Cuando el doctor Mortimer terminó de leer aquella singular narración,
se alzó los lentes hasta colocárselos en
la frente y se quedó mirando a Sherlock Holmes de hito en hito. Este último
bostezó y arrojó al fuego la colilla del cigarrillo que había estado fumando.
-¿Y bien? -dijo.
-¿Le parece interesante?
-Para un coleccionista de cuentos de hadas.
El doctor Mortimer se sacó del bolsillo un periódico doblado.

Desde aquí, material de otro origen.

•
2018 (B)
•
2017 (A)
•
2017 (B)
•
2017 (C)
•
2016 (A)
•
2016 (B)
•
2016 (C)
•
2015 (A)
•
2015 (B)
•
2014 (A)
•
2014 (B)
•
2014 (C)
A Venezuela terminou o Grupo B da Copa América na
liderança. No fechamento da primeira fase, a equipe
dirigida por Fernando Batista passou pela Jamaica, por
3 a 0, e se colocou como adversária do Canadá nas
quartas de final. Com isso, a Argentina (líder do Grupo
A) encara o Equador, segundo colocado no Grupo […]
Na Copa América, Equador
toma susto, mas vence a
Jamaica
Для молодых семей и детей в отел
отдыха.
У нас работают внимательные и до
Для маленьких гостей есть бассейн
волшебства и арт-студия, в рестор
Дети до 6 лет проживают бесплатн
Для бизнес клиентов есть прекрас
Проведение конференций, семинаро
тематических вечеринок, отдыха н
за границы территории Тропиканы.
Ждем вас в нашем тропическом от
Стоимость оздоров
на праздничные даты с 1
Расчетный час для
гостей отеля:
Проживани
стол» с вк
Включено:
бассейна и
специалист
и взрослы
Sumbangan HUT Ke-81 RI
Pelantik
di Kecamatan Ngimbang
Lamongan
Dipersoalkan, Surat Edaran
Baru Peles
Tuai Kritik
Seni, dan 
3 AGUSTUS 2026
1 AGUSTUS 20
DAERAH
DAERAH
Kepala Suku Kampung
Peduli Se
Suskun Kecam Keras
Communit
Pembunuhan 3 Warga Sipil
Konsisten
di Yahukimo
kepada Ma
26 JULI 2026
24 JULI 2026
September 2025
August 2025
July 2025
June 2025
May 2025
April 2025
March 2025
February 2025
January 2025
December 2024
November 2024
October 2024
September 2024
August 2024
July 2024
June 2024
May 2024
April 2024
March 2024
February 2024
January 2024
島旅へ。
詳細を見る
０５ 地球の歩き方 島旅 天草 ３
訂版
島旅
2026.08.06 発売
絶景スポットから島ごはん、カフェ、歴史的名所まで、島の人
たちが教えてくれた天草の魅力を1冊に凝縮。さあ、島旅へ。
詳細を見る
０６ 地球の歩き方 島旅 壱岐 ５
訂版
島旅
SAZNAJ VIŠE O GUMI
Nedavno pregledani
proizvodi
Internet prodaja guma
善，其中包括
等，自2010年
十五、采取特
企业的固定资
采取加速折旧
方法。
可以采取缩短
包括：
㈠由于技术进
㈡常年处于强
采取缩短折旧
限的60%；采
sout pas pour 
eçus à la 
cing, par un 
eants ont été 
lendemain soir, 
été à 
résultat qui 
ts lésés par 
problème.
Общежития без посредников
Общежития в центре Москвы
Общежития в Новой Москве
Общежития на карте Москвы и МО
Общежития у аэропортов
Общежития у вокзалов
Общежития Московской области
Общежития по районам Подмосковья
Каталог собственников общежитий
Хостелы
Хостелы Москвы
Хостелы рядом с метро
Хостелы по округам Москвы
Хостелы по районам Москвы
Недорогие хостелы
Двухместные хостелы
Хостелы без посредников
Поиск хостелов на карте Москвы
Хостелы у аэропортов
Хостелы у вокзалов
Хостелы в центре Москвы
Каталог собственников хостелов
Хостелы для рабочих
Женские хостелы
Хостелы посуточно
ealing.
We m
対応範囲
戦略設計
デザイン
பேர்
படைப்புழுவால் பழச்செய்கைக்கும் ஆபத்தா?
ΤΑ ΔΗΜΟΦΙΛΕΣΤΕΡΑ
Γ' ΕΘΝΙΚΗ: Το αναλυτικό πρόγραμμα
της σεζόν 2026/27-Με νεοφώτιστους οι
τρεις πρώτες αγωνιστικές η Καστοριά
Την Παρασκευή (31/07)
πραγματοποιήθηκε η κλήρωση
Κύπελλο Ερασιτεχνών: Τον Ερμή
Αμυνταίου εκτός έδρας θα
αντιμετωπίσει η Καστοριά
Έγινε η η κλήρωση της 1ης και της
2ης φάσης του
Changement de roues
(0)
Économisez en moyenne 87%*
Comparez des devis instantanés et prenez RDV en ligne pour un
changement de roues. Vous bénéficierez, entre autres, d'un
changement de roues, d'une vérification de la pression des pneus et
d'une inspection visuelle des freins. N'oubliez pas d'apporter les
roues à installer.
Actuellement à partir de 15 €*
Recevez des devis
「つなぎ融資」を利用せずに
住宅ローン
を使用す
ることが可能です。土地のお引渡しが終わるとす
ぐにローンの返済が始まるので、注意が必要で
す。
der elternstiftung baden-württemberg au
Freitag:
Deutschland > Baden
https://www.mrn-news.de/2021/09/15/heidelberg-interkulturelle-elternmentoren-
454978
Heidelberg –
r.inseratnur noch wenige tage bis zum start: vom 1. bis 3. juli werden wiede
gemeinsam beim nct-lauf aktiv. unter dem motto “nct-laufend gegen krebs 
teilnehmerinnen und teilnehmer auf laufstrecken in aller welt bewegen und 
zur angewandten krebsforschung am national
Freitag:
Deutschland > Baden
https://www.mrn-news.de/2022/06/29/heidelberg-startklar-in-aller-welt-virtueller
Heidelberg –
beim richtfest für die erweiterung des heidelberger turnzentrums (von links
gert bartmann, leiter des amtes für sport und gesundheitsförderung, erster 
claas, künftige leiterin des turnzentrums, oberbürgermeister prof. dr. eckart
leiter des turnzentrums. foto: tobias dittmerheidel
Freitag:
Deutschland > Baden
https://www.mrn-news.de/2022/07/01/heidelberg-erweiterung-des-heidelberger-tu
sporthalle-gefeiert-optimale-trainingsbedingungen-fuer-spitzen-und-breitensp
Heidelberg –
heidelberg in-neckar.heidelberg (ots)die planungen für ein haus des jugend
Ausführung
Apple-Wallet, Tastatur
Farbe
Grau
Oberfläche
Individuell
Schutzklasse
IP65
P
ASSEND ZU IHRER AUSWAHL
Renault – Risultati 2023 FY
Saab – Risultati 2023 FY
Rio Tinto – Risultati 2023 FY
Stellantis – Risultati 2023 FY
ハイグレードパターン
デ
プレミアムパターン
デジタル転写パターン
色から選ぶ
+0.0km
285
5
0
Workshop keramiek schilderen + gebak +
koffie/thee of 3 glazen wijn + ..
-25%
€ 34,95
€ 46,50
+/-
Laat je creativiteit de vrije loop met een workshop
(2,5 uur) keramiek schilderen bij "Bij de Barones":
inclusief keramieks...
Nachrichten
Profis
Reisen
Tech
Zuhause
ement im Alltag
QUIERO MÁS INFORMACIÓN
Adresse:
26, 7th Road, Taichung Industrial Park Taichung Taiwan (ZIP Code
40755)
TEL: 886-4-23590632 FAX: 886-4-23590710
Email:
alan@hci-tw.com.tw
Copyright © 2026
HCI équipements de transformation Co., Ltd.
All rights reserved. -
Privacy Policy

-Ahora, señor Holmes, voy a leerle una noticia un poco más reciente,
publicada en el Devon County Chronicle del 14 de junio de este año. Es un breve
resumen de la información obtenida sobre la muerte de Sir Charles Baskerville,
ocurrida pocos días antes.
Mi amigo se inclinó un poco hacia adelante y su expresión se hizo más
atenta. Nuestro visitante se ajustó las gafas y comenzó a leer:
«El fallecimiento repentino de Sir Charles Baskerville, cuyo nombre se
había mencionado como probable candidato del partido liberal en Mid-Devon para
las próximas elecciones, ha entristecido a todo el condado. Si bien Sir Charles
había residido en la mansión de los Baskerville durante un periodo
comparativamente breve, su simpatía y su extraordinaria generosidad le ganaron
el afecto y el respeto de quienes lo trataron. En estos días de nuevos ricos es
consolador encontrar un caso en el que el descendiente de una antigua familia
venida a menos ha sido capaz de enriquecerse en el extranjero y regresar luego
a la tierra de sus mayores para restaurar el pasado esplendor de su linaje. Sir
Charles, como es bien sabido, se enriqueció mediante la especulación
sudafricana. Más prudente que quienes siguen en los negocios hasta que la rueda
de la fortuna se vuelve contra ellos, Sir Charles se detuvo a tiempo y regresó
a Inglaterra con sus ganancias. Han pasado sólo dos años desde que estableciera
su residencia en la mansión de los Baskerville y son de todos conocidos los
ambiciosos planes de reconstrucción y mejora que han quedado trágicamente
interrumpidos por su muerte. Dado que carecía de hijos, su deseo, públicamente
expresado, era que toda la zona se beneficiara, en vida suya, de su buena
fortuna, y serán muchos los que tengan razones personales para lamentar su
prematura desaparición. Las columnas de este periódico se han hecho eco con
frecuencia de sus generosas donaciones a obras caritativas tanto locales como
del condado.
»No puede decirse que la investigación efectuada haya aclarado por
completo las circunstancias relacionadas con la muerte de Sir Charles, pero, al
menos, se ha hecho luz suficiente como para poner fin a los rumores a que ha
dado origen la superstición local. No hay razón alguna para sospechar que se
haya cometido un delito, ni para imaginar que el fallecimiento no obedezca a
causas naturales. Sir Charles era viudo y quizá también persona un tanto
excéntrica en algunas cuestiones. A pesar de su considerable fortuna, sus
gustos eran muy sencillos y contaba únicamente, para su servicio personal, con
el matrimonio apellidado Barrymore: el marido en calidad de mayordomo y la
esposa como ama de llaves. Su testimonio, corroborado por el de varios amigos,
ha servido para poner de manifiesto que la salud de Sir Charles empeoraba desde
hacía algún tiempo y, de manera especial, que le aquejaba una afección cardiaca
con manifestaciones como palidez, ahogos y ataques agudos de depresión
nerviosa. El doctor James Mortimer, amigo y médico de cabecera del difunto, ha
testimoniado en el mismo sentido.
»Los hechos se relatan sin dificultad. Sir Charles tenía por costumbre
pasear todas las noches, antes de acostarse, por el famoso paseo de los Tejos
de la mansión de los Baskerville. El testimonio de los Barrymore confirma esa
costumbre. El cuatro de junio Sir Charles manifestó su intención de emprender
viaje a Londres al día siguiente, y encargó a Barrymore que le preparase el equipaje.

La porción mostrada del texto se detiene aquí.